Now we'll close the gap:

```python
without_gaps = maup.close_gaps(geometries)
```

The `without_gaps` geometries look like this:

![Four polygons with two overlapping](./examples/plot_without_gaps.png)

And then resolve the overlaps:

```python
without_overlaps_or_gaps = maup.resolve_overlaps(without_gaps)
```

The `without_overlaps_or_gaps` geometries look like this:

![Four squares](./examples/plot_without_gaps_or_overlaps.png)

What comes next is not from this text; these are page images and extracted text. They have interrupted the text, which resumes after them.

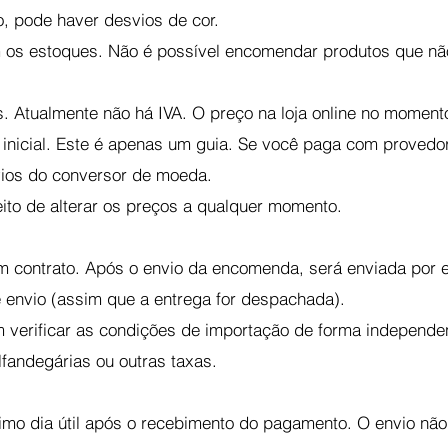
, pode haver desvios de cor.
m os estoques. Não é possível encomendar produtos que não
. Atualmente não há IVA. O preço na loja online no moment
inicial. Este é apenas um guia. Se você paga com provedo
vios do conversor de moeda.
eito de alterar os preços a qualquer momento.
m contrato. Após o envio da encomenda, será enviada por 
 envio (assim que a entrega for despachada).
 verificar as condições de importação de forma independe
fandegárias ou outras taxas.
mo dia útil após o recebimento do pagamento. O envio não 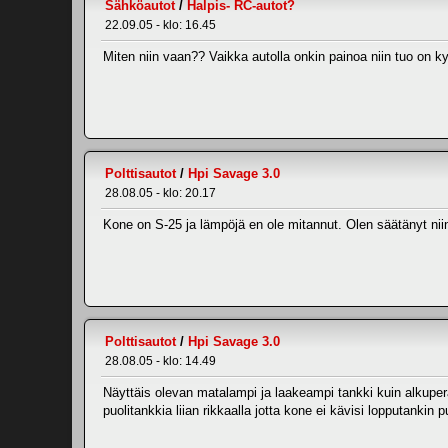
Sähköautot
/
Halpis- RC-autot?
22.09.05 - klo: 16.45
Miten niin vaan?? Vaikka autolla onkin painoa niin tuo on ky
Polttisautot
/
Hpi Savage 3.0
28.08.05 - klo: 20.17
Kone on S-25 ja lämpöjä en ole mitannut. Olen säätänyt niin,
Polttisautot
/
Hpi Savage 3.0
28.08.05 - klo: 14.49
Näyttäis olevan matalampi ja laakeampi tankki kuin alkuper
puolitankkia liian rikkaalla jotta kone ei kävisi lopputankin 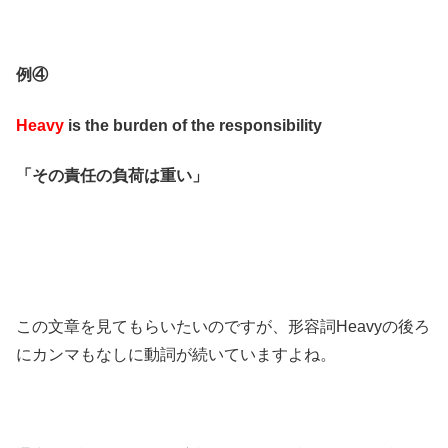
例④
Heavy
is the burden of the responsibility
「その責任の負荷は重い」
この文章を見てもらいたいのですが、形容詞Heavyの後ろ
にカンマもなしに動詞が続いていますよね。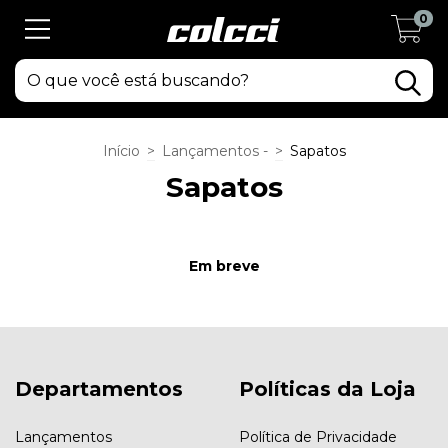
0
Início
>
Lançamentos -
>
Sapatos
Sapatos
Em breve
Departamentos
Políticas da Loja
Lançamentos
Política de Privacidade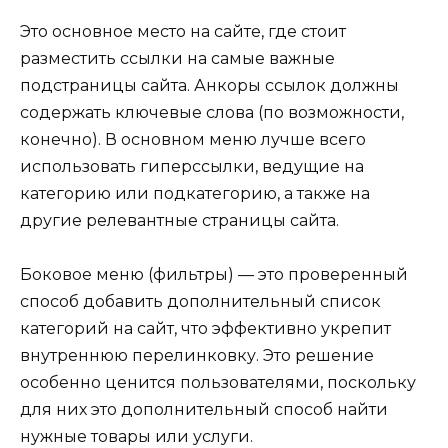
Это основное место на сайте, где стоит
разместить ссылки на самые важные
подстраницы сайта. Анкоры ссылок должны
содержать ключевые слова (по возможности,
конечно). В основном меню лучше всего
использовать гиперссылки, ведущие на
категорию или подкатегорию, а также на
другие релевантные страницы сайта.
Боковое меню (фильтры) — это проверенный
способ добавить дополнительный список
категорий на сайт, что эффективно укрепит
внутреннюю перелинковку. Это решение
особенно ценится пользователями, поскольку
для них это дополнительный способ найти
нужные товары или услуги.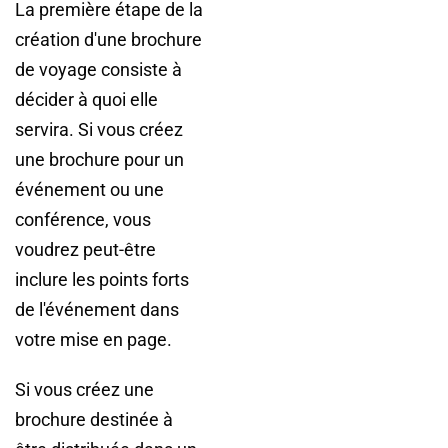
La première étape de la
création d'une brochure
de voyage consiste à
décider à quoi elle
servira. Si vous créez
une brochure pour un
événement ou une
conférence, vous
voudrez peut-être
inclure les points forts
de l'événement dans
votre mise en page.
Si vous créez une
brochure destinée à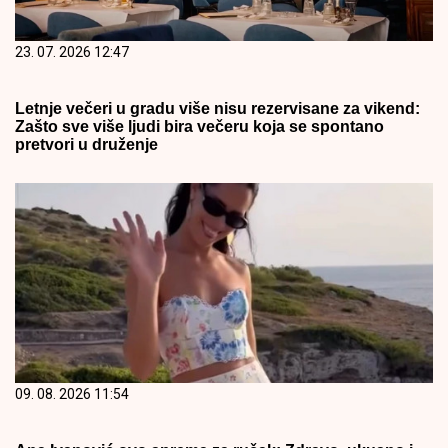
23. 07. 2026 12:47
Letnje večeri u gradu više nisu rezervisane za vikend:
Zašto sve više ljudi bira večeru koja se spontano
pretvori u druženje
09. 08. 2026 11:54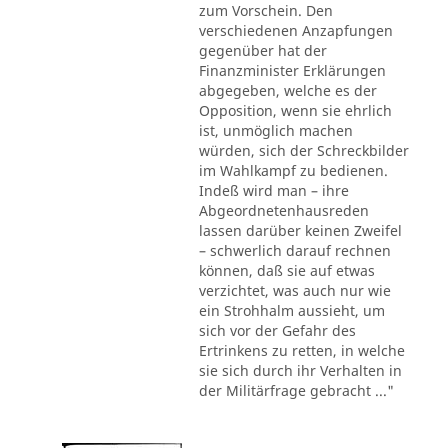
zum Vorschein. Den
verschiedenen Anzapfungen
gegenüber hat der
Finanzminister Erklärungen
abgegeben, welche es der
Opposition, wenn sie ehrlich
ist, unmöglich machen
würden, sich der Schreckbilder
im Wahlkampf zu bedienen.
Indeß wird man – ihre
Abgeordnetenhausreden
lassen darüber keinen Zweifel
– schwerlich darauf rechnen
können, daß sie auf etwas
verzichtet, was auch nur wie
ein Strohhalm aussieht, um
sich vor der Gefahr des
Ertrinkens zu retten, in welche
sie sich durch ihr Verhalten in
der Militärfrage gebracht ..."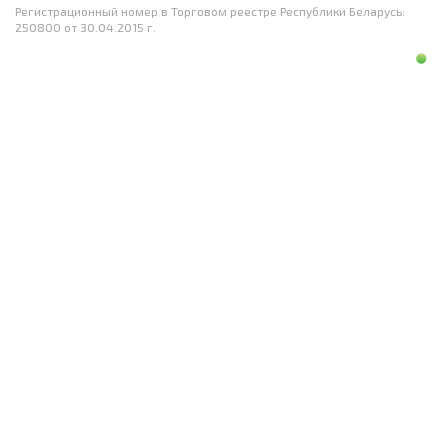
Регистрационный номер в Торговом реестре Республики Беларусь:
250800 от 30.04.2015 г.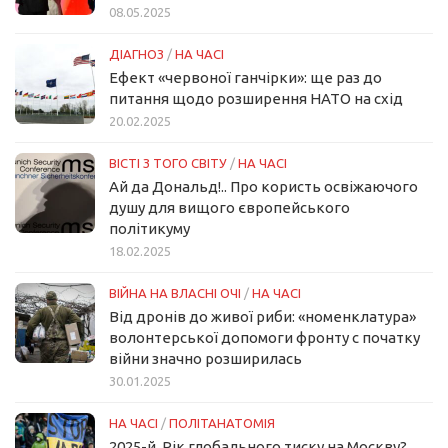
08.05.2025
ДІАГНОЗ
/
НА ЧАСІ
Ефект «червоної ганчірки»: ще раз до
питання щодо розширення НАТО на схід
20.02.2025
ВІСТІ З ТОГО СВІТУ
/
НА ЧАСІ
Ай да Дональд!.. Про користь освіжаючого
душу для вищого європейського
політикуму
18.02.2025
ВІЙНА НА ВЛАСНІ ОЧІ
/
НА ЧАСІ
Від дронів до живої риби: «номенклатура»
волонтерської допомоги фронту с початку
війни значно розширилась
30.01.2025
НА ЧАСІ
/
ПОЛІТАНАТОМІЯ
2025-й. Рік глобального тиску на Москву?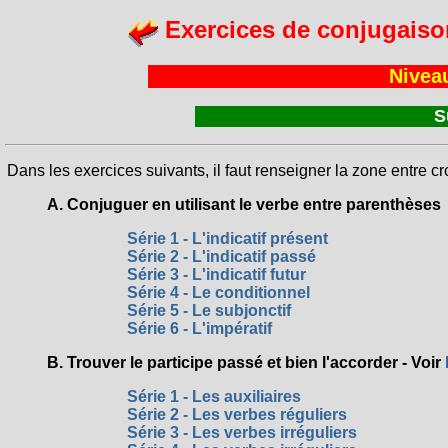
Exercices de conjugaiso
Nivea
S
Dans les exercices suivants, il faut renseigner la zone entre cr
A. Conjuguer en utilisant le verbe entre parenthèses
Série 1 - L'indicatif présent
Série 2 - L'indicatif passé
Série 3 - L'indicatif futur
Série 4 - Le conditionnel
Série 5 - Le subjonctif
Série 6 - L'impératif
B. Trouver le participe passé et bien l'accorder - Voir
Série 1 - Les auxiliaires
Série 2 - Les verbes réguliers
Série 3 - Les verbes irréguliers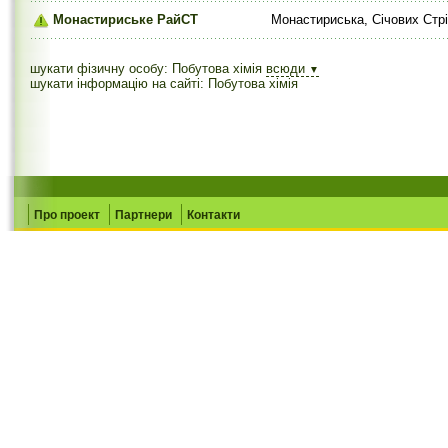
Монастириське РайСТ
Монастириська, Січових Стрі
шукати фізичну особу: Побутова хімія
всюди
▼
шукати інформацію на сайті: Побутова хімія
Про проект
Партнери
Контакти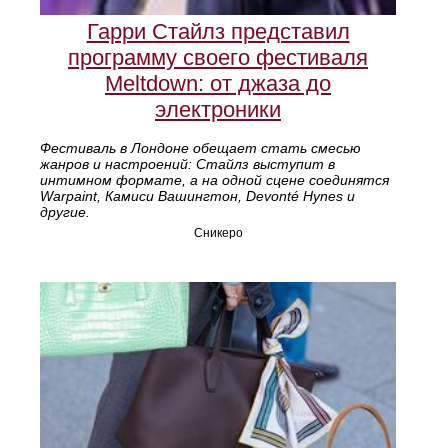
Гарри Стайлз представил
программу своего фестиваля
Meltdown: от джаза до
электроники
Фестиваль в Лондоне обещает стать смесью
жанров и настроений: Стайлз выступит в
интимном формате, а на одной сцене соединятся
Warpaint, Камиси Вашингтон, Devonté Hynes и
другие.
Сникеро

Alternatively, there is also a convenience `maup.autorepair()` function provided that 
attempts to resolve topological issues as well as close gaps and resolve overlaps:

```python
without_overlaps_or_gaps = maup.autorepair(geometries)
```

The functions `resolve_overlaps`, `close_gaps`, and `autorepair` accept a
`relative_threshold` argument. This threshold controls how large of a gap or
overlap the function will attempt to fix. The default value of
`relative_threshold` is `0.1`, which means that the functions will leave alone
any gap/overlap whose area is more than 10% of the area of the geometries that
might absorb that gap/overlap. In the above example, we set
`relative_threshold=None` to ensure that no gaps or overlaps were ignored.

## Modifiable areal unit problem

The name of this package comes from the
[modifiable areal unit problem (MAUP)](https://en.wikipedia.org/wiki/Modifiable_areal_unit_problem):
the same spatial data will look different depending on how you divide up the
space. Since `maup` is all about changing the way your data is aggregated and
partitioned, we have named it after the MAUP to encourage users to use the
toolkit thoughtfully and responsibly.